臨床検査科

臨床検査科では、患者様中心のより良い医療を実現するため、信頼性の高い検査情報を迅速に正確に報告できるよう検査の知識・技術の向上に努め安全・安心な医療の提供に取り組んでいます。
検査業務は生理機能検査と検体検査の2部門に分かれています。

生理機能検査部門

心電図・ホルター心電図・負荷心電図・肺機能・聴力・脳波・超音波(腹部・心臓・甲状腺・乳腺・頚動脈・下肢静脈)・睡眠時無呼吸・眼底・血圧脈波などの検査を行っています。

心電図検査
心臓の活動より生じる電気的変動を記録するもので、不整脈や虚血など、心臓に異常がないかを調べる検査です。
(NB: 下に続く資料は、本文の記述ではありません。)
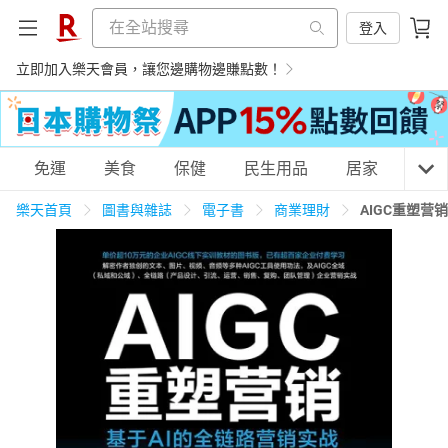
登入
立即加入樂天會員，讓您邊購物邊賺點數！
購物網分類
免運
美食
保健
民生用品
居家
3C
樂天首頁
圖書與雜誌
電子書
商業理財
AIGC重塑营
天天免運
美食蛋糕
養生保健
民生用品
居家生活
3C家電
運動休閒
親子玩具
女裝
男裝
化妝保養
情趣用品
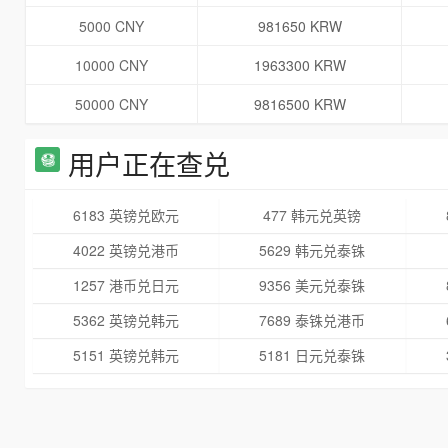
5000 CNY
981650 KRW
10000 CNY
1963300 KRW
50000 CNY
9816500 KRW
用户正在查兑
6183 英镑兑欧元
477 韩元兑英镑
4022 英镑兑港币
5629 韩元兑泰铢
1257 港币兑日元
9356 美元兑泰铢
5362 英镑兑韩元
7689 泰铢兑港币
5151 英镑兑韩元
5181 日元兑泰铢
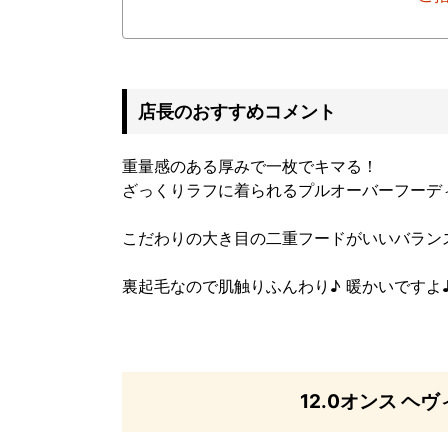
店長のおすすめコメント
重量感のある厚みで一枚でキマる！
ざっくりラフに着られるプルオーバーフーデ
こだわりの大き目の二重フードがいいバラ
裏起毛なので肌触りふんわり♪ 暖かいですよ
12.0オンス 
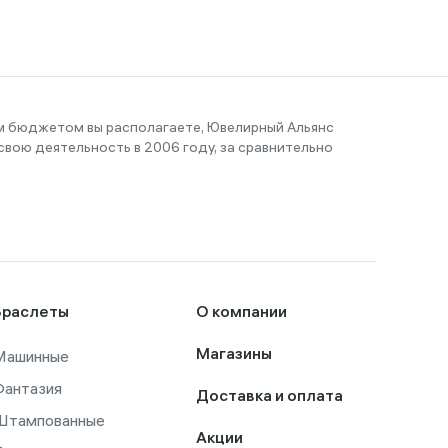
им бюджетом вы располагаете, Ювелирный Альянс
вою деятельность в 2006 году, за сравнительно
Браслеты
О компании
Машинные
Магазины
Фантазия
Доставка и оплата
Штампованные
Акции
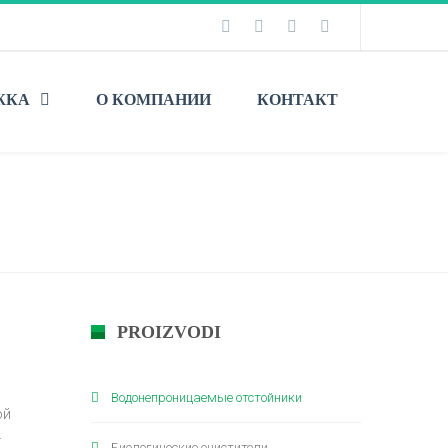
ЖКА
О КОМПАНИИ
КОНТАКТ
Home
Водонепроницаемые отстойники
PROIZVODI
Водонепроницаемые отстойники
ой
.
Биологические очистители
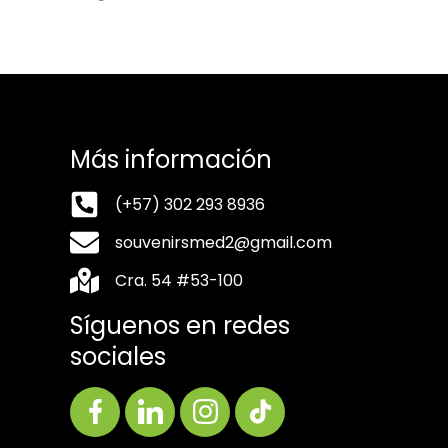
Más información
(+57) 302 293 8936
souvenirsmed2@gmail.com
Cra. 54 #53-100
Síguenos en redes
sociales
通常の安静時心電図検査のほかに、運動をして心電図を記録する負荷心電図検査、24時間の心電図を記録するホルター心電図検査があります。
肺機能検査
肺機能検査は、肺の大きさ、気道の異常などの呼吸機能をみる検査です。基本的な検査として肺活量、努力性肺活量検査を行っています。
超音波検査
超音波を利用し臓器の状態を描出することができます。例えば、腫瘍・石灰化・心臓の動き具合、血管の詰まり具合、血流速度などをリアルタイムでみることができ、苦痛を伴わず検査を行うことが出来ます。当検査室では腹部、甲状腺、乳腺、頸動脈、下肢静脈、造影超音波検査などを行っています。
脳波検査
脳波検査は脳から生じる電位変動を頭皮上の電極から記録するものです。てんかん、脳腫瘍、脳損傷、脳血管障害の診断に際して有効な検査です。
血圧脈波検査
足と上腕の血圧比から、血管の硬さや狭窄を調べる検査です。動脈硬化を診断する際に有効です。
聴力検査・眼底検査
健康診断に必要な聴力検査、眼底検査を行っています。
睡眠時無呼吸検査
睡眠時の脳波、鼻呼吸、脈拍数、体動、SPO2(酸素飽和度)を記録・解析し睡眠時無呼吸症候群(SAS)の有無を調べます。

 



 



検体検査部門

検体検査は、業務委託によるブランチラボ形式で行っています。一般・血液・生化学・免疫・輸血・病理/細胞診・細菌など多くの項目を検査しています。365日24時間体制で運営され、高精度な検査データを迅速に提供できる検査体制を構築しています。
(一部の特殊検査・病理/細胞診・細菌検査は院外で検査を実施しています)

 

 

 

 

 


一般検査(尿・便検査等)
尿は血液が腎臓で濾過された老廃物で出来ています。尿検査では尿中の様々な成分(糖・蛋白・潜血など)や細胞(赤血球、白血球など)をみることで糖尿病や腎臓病など様々な病気や病態判断に役立ちます。
便検査では潜血反応を調べ、大腸がんの早期発見などの検査を行っています。
他にも、胸水、腹水、脳脊髄液などの検査を行っています。
血液検査
血液の中を流れている細胞(白血球、赤血球、血小板など)の数をみることで、貧血や炎症の程度の判断や出血傾向の判断などの検査を行っています。また形態を機器や顕微鏡でみて、ウイルス感染や血液の病気(白血病など)の判断をする検査も行っています。
他にも、止血異常や血管内の血栓の有無の可能性を調べたりする、血液凝固の検査も行っています。
生化学検査
血液を遠心分離して、自動分析装置で肝機能検査(AST、ALTなど)、腎機能検査(BUN、CRE、UAなど)電解質検査、脂質検査(TC、HDL-C、LDL-C、TG)、糖質検査(GLU、HBA1c)、蛋白質(TP、ALB)など至急検査では30分程度で結果を報告できます。
免疫検査
感染症検査(肝炎ウイルス、インフルエンザウイルス、HIVなど)
輸血検査
安全な輸血を行う為に必要な検査や、輸血用の血液製剤の適正な管理、供給を行っています。
細菌検査
一般細菌検査・同定・薬剤感受性検査・及び感染症迅速検査を実施しています。

 

スタッフ

病院職員 臨床検査技師:6名(生理機能検査担当)
ブランチラボ 臨床検査技師:4名(検体検査担当)

チーム医療との連携

●ICT (院内感染対策チーム)と連携し、院内感染対策で主要な菌の発生状況、薬剤耐性菌の分離状況の報告、感染ラウンドの参加など、院内感染の拡大防止のために活動しています。

●NST (栄養サポートチーム)に参加し、患者様のデータに基づいた栄養状態の評価を行っています。